Estenose da valva mitral; dilatação com balão; febre reumática
OBJECTIVE: To analyze the long term evolution of patients undergoing percutaneous balloon mitral valvoplasty comparing the Inoue and Balt single balloon methods, and to identify predictors of death and major events (death, repeat balloon mitral valvoplasty or mitral valve surgery). METHODS: The follow-up for the single and Inoue balloon groups were 54 ± 31 (1 to 126) months and 34 ± 26 (2 to 105) months, respectively (p < 0.0001). The Balt single balloon was used in 254 (84.1%) patients and the Inoue balloon in 48 (15.9%). RESULTS: The following data were found for the Inoue and single balloon groups, respectively: age, 36.9 ± 10.4 (19 to 63) years and 38.0 ± 12.6 (13 to 83) years (p = 0.5769); echocardiographic score, 7.5 ± 1.3 points and 7.2 ± 1.5 points (p = 0.1307); female gender, 72.9% and 87.4% (p = 0.0097); atrial fibrillation, 10.4% and 16.1% (p = 0.4275); mortality during follow-up, 2.1% and 4.3% (0.6984); and major events, 8.3% and 17.7% (p = 0.1642). Univariate and Kaplan-Meier curve analyses revealed no differences between the Inoue and Balt single balloon techniques in relation to survival and major event free survival.
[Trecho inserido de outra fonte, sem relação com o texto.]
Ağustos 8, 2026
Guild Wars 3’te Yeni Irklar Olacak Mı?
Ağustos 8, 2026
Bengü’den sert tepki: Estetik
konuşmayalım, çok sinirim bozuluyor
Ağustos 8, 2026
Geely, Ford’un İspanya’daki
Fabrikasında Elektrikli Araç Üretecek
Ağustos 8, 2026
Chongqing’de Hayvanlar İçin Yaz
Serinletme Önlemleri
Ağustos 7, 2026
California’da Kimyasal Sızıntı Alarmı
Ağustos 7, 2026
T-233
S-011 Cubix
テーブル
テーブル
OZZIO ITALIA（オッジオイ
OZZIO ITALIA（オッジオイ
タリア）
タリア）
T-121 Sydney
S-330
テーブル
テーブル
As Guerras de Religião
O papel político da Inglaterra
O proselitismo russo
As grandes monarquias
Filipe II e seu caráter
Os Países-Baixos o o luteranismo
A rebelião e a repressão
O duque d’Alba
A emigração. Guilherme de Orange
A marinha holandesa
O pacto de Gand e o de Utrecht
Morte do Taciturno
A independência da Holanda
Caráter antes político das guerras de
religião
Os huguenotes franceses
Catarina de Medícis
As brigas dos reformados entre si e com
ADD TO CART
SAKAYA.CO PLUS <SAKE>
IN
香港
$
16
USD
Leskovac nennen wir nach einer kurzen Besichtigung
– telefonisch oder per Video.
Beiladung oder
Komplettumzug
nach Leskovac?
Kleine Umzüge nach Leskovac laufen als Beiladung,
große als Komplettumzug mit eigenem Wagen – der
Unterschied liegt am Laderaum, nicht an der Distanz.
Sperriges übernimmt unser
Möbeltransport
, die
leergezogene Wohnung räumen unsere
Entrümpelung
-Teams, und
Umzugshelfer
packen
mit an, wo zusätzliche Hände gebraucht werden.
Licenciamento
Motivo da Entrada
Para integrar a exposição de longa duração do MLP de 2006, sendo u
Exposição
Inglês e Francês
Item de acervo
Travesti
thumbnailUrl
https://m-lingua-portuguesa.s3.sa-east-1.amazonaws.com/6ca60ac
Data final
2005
In the multivariate analysis, age > 50 years and an echocardiographic score > 8 were independent predictors of death; and an echocardiographic score > 8 and post operative mitral valve area < 1.50 cm² were predictors for major events. CONCLUSION: No differences were found in the long term evolution of patients undergoing the Inoue versus the single balloon technique. Predictors of death and/or major events were: age > 50 years, echocardiographic score > 8 and mitral valve area < 1.50 cm² after the procedure.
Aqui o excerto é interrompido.